▸ **Task brief**
The answer must consist solely of the lines from the one containing "a di Andrea Mantenga, Gianni Del Bue ha" through the last line of the records, set down exactly and without any pictures.

▸ **Data**
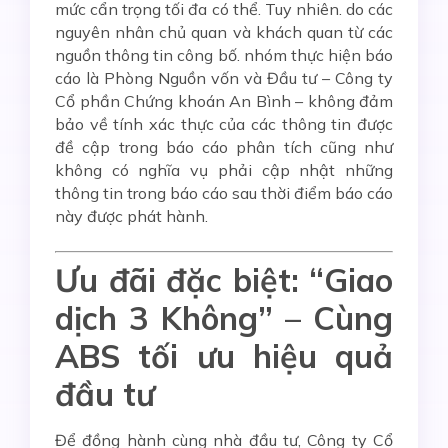
mức cẩn trọng tối đa có thể. Tuy nhiên. do các
nguyên nhân chủ quan và khách quan từ các
nguồn thông tin công bố. nhóm thực hiện báo
cáo là Phòng Nguồn vốn và Đầu tư – Công ty
Cổ phần Chứng khoán An Bình – không đảm
bảo về tính xác thực của các thông tin được
đề cập trong báo cáo phân tích cũng như
không có nghĩa vụ phải cập nhật những
thông tin trong báo cáo sau thời điểm báo cáo
này được phát hành.
Ưu đãi đặc biệt: “Giao
dịch 3 Không” – Cùng
ABS tối ưu hiệu quả
đầu tư
Để đồng hành cùng nhà đầu tư, Công ty Cổ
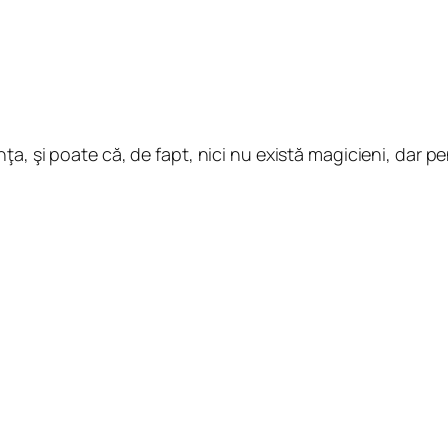
ţa, şi poate că, de fapt, nici nu există magicieni, dar p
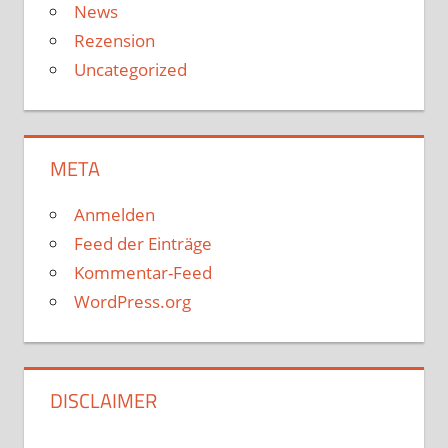
News
Rezension
Uncategorized
META
Anmelden
Feed der Einträge
Kommentar-Feed
WordPress.org
DISCLAIMER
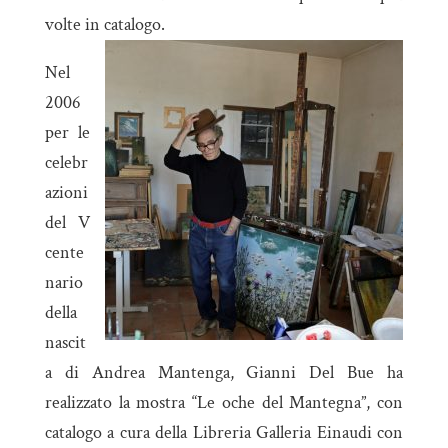
volte in catalogo.
Nel
2006
per le
celebr
azioni
del V
cente
nario
della
nascit
a di Andrea Mantenga, Gianni Del Bue ha
realizzato la mostra “Le oche del Mantegna”, con
catalogo a cura della Libreria Galleria Einaudi con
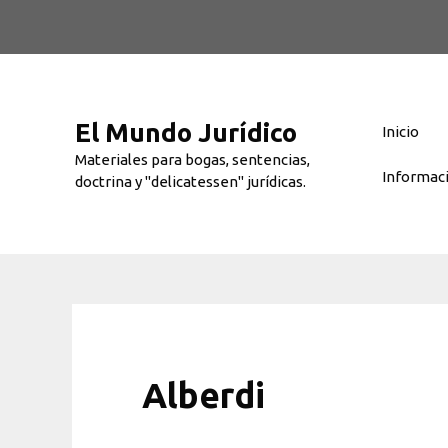
Saltar
al
contenido
El Mundo Jurídico
Inicio
Materiales para bogas, sentencias,
Informac
doctrina y "delicatessen" jurídicas.
Alberdi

▸ **Answer box**
a di Andrea Mantenga, Gianni Del Bue ha
realizzato la mostra “Le oche del Mantegna”, con
catalogo a cura della Libreria Galleria Einaudi con
Saltar
al
contenido
El Mundo Jurídico
Inicio
Materiales para bogas, sentencias,
Informac
doctrina y "delicatessen" jurídicas.
Alberdi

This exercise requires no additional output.